### Provided records

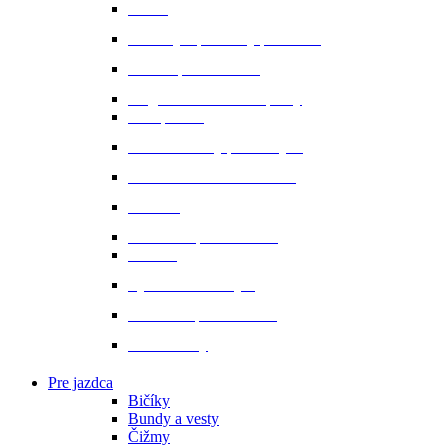
Oťaže
Plstenky a podložky pod sedlo
Sedlá a príslušenstvo
Magnetické a infra doplnky
Prvá pomoc
Ušane a sieťky proti hmyzu
Starostlivosť o srsť a hrivu
Strmene
Uzdenie a príslušenstvo
Vodítka
Vybavenie do stajne
Zubadlá a príslušenstvo
Podbrušníky
Pre jazdca
Bičíky
Bundy a vesty
Čižmy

######

- _Problem statement_: Print the entries above exactly, leaving pictures out.

- _Answer box_:
Oťaže
Plstenky a podložky pod sedlo
Sedlá a príslušenstvo
Magnetické a infra doplnky
Prvá pomoc
Ušane a sieťky proti hmyzu
Starostlivosť o srsť a hrivu
Strmene
Uzdenie a príslušenstvo
Vodítka
Vybavenie do stajne
Zubadlá a príslušenstvo
Podbrušníky
Pre jazdca
Bičíky
Bundy a vesty
Čižmy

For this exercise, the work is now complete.